XLSX are Just Text Files in a Trench Coat


It’s XML All the Way Down

A few years ago I was tasked to use an API with poor documentation that was only available in SOAP. Fortunately, there is a Python library called Zeep (docs.python-zeep.org/) – without it, I would have been completely lost. I grumbled through this task, feeling like I was working on something that if not already obsolete was well on its way.

Only recently, I learned that XLSX files are actually zipped XML files. So let’s take one apart:

1. Initial CSV File

Starting with a CSV file has about 1200 rows and 17 columns comes to 210 KB.

user/downloads/ └── data.csv (210 KB)

2. CSV Saved as .xlsx

Since the file is zipped, saving it as a .xlsx file reduces the file size to 141 KB.

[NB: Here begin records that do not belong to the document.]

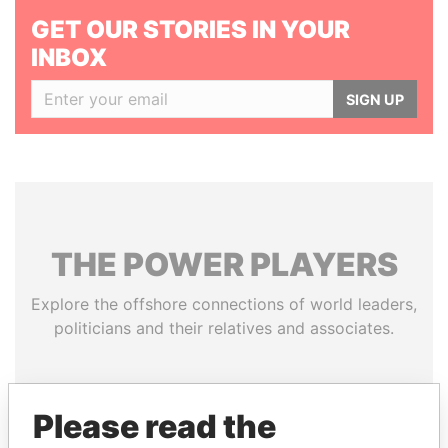
GET OUR STORIES IN YOUR
INBOX
SIGN UP
THE
POWER
PLAYERS
Explore the offshore connections of world leaders,
politicians and their relatives and associates.
Pandora
Paradise
Please read the
Papers
Papers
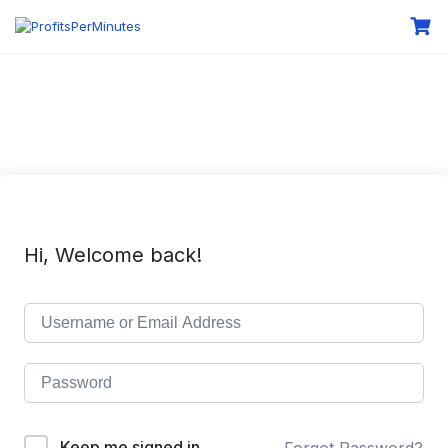
Hi, Welcome back!
Keep me signed in
Forgot Password?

user/downloads/ ├── data.csv (210 KB) └── data.xlsx (141 KB)

3. Formatted .xlsx File

Creating a formatted table and changing the fonts increases the size of the file to 768 KB.

user/downloads/ ├── data.csv (210 KB) └── data.xlsx (768 KB)

4. Now you can change the file extension to .zip and unzip the file to see the contents

Top of the xml folder

What we thought was a single file is actually a nested folder structure.

├── xl/ │ ├── _rels/ │ │ └── workbook.xml.rels │ ├── theme/ │ │ └── theme1.xml │ ├── worksheets/ │ │ └── sheet1.xml │ ├── styles.xml │ ├── workbook.xml │ └── sharedStrings.xml

nested xml

Now the weird changes in file size and why some (relatively) small XLSX files take so long to open almost makes sense. When I heard it was the Microsoft standard since 2007, I instantly assumed it was some nefarious plot to consolidate their market share. But actually, it opened up Excel from a proprietary to an open format called Office Open XML (OOXML). My bad Microsoft. I guess I should have read the ISO/IEC 29500:2008 standard before jumping to conclusions.

XML Forever?

XML (eXtensible Markup Language) was created in the late 1990s to replace SGML which I am guessing was a replacement for something else. JSON (JavaScript Object Notation) is a lighter weight alternative but obviously ther are still many applications where XML is the better choice. Or in the case of XLSX, the only choice.